También hablábamos de literatura. Me regaló una edición de 1951 en pasta dura de The Scholar Adventurers, de Richard D. Altick. Está firmado con su apellido y su ex-libris. En la contraportada, con tinta roja, escrita a mano, la consigna: DO NOT LEND! En el libro encontré esta explicación del trabajo del académico: “El académico se enfrenta a un vasto rompecabezas formado de incontables fragmentos de verdad; pero faltan muchas piezas y otras están en el lugar equivocado […] Este es el trabajo de un detective de la historia, enraizado en el dominio científico de innumerables y pequeños hechos elevados al plano de la imaginación creativa”. Y también: “Pon a los dos juntos –una imaginación vivaz enfocada en el arte de la literatura y una devoción científica a la verdad en sus mínimos detalles– y tienes al académico literario”.
En otra ocasión Ed llevó al Starbucks una carpeta donde guardaba cada una de sus cartas de rechazo. Tenía las portadas de sus libros enmarcadas sobre los muros de su estudio y su sala de televisión. Publish or perish fue lo que le enseñaron.
Un día, en el Starbucks, Ed me dijo que había escrito una historia de la educación estadounidense en México, desde sus orígenes en el porfiriato hasta la Universidad de Cholula. Estaba en inglés y nadie quería publicarla.
–La universidad debería estar interesada –le dije.
–No quieren saber nada de eso.
Pensé entonces en un amigo editor que trabajaba para el Conaculta. Le hablé por teléfono a Alberto y me dijo que, antes de cualquier cosa, era necesario tener el texto en español. Si el autor estaba de acuerdo, el Conaculta podía encargar la traducción en caso de ser aceptada.
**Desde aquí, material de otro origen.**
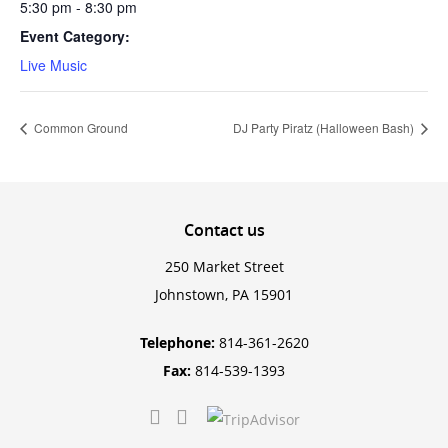
5:30 pm - 8:30 pm
Event Category:
Live Music
Common Ground
DJ Party Piratz (Halloween Bash)
Contact
us
250 Market Street
Johnstown, PA 15901
Telephone:
814-361-2620
Fax:
814-539-1393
Ed va a estallar de alegría, pensé; en cambio, evadió el tema. Cuando le dije que yo mismo podría traducirlo, exclamó:
–¡Excelente!
Fuimos a su casa, me abrió su computadora y me mostró todos los archivos. Era un texto extenso, de más de doscientas páginas. Si me echaba esa responsabilidad encima corría el riesgo de recibir a diario llamadas de Ed reclamándome por una u otra cosa. Seleccioné los primeros dos capítulos y me los envié a mi cuenta de correo. Empezaría a traducir esos dos y, si todo iba bien, iría avanzando a mi paso con el resto.
–¡Genial! Tenemos un proyecto.
Esa fue la última vez que le vi una sonrisa.
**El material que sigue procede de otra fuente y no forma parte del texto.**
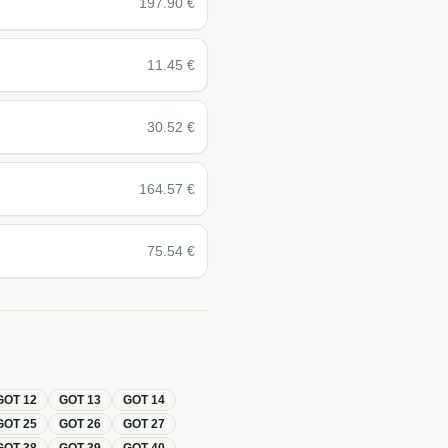
197.90
€
11.45
€
30.52
€
164.57
€
75.54
€
GOT
12
GOT
13
GOT
14
GOT
25
GOT
26
GOT
27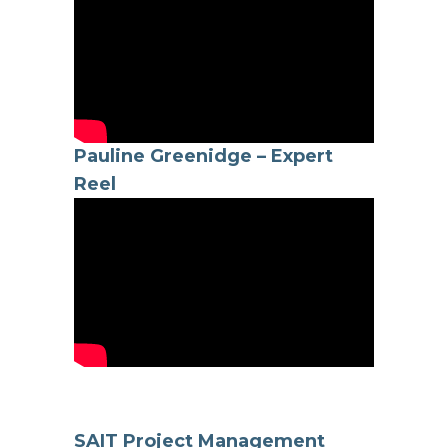
Pauline Greenidge – Expert
Reel
SAIT Project Management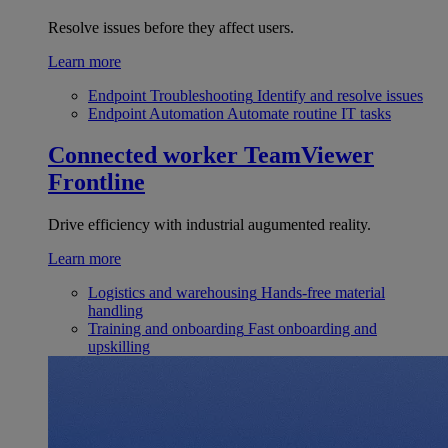
Resolve issues before they affect users.
Learn more
Endpoint Troubleshooting
Identify and resolve issues
Endpoint Automation
Automate routine IT tasks
Connected worker
TeamViewer
Frontline
Drive efficiency with industrial augumented reality.
Learn more
Logistics and warehousing
Hands-free material
handling
Training and onboarding
Fast onboarding and
upskilling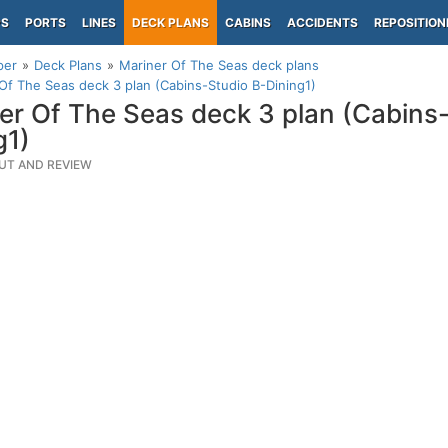
PS
PORTS
LINES
DECK PLANS
CABINS
ACCIDENTS
REPOSITION
per
Deck Plans
Mariner Of The Seas deck plans
Of The Seas deck 3 plan (Cabins-Studio B-Dining1)
er Of The Seas deck 3 plan (Cabins
g1)
UT AND REVIEW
El 25 de diciembre tomamos un café en los portales de Cholula. Le di un pastel de frutas ¬¬–que compré en el Costco¬– y hablamos del clima, los cambios de Cholula y lo bellos que eran los portales. Me preguntó si había un derecho y un reverso en las tortillas.
–Llevo más de treinta años en este país. Debería saberlo.
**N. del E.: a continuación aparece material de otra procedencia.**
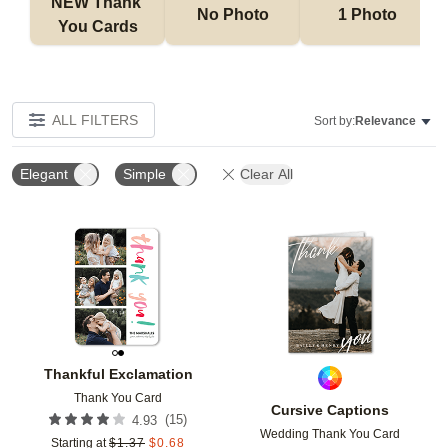
NEW Thank 
No Photo
1 Photo
You Cards
ALL FILTERS
Sort by:
Relevance
Elegant
Simple
Clear All
Add to favorites
Add t
Thankful Exclamation
Thank You Card
Cursive Captions
(
15
)
4.93
Wedding Thank You Card
Starting at
$
1.37
$
0.68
–Creo que el reverso es la parte más arrugada, Ed, aunque solo en las tortillas de máquina. Las hechas a mano no tienen reverso.
–¡Genial! A un gringo medio jamás se le hubiera ocurrido algo así.
Nos despedimos en la parada de autobuses donde tomé uno con dirección a Puebla. Le dije que intentaría verlo una vez al mes, pero acababan de darme trabajo en la universidad pública y sabía que mis obligaciones apenas me dejarían tiempo libre. Ed me deseó mucha suerte, a sabiendas de que nuestra rutina y la traducción de su historia se habían acabado.
Seis meses después me enteré en el periódico de la noticia. Ed murió asesinado. Culpaban de su asesinato a su asistente personal. Lo mató –decían los periódicos– de diecinueve puñaladas.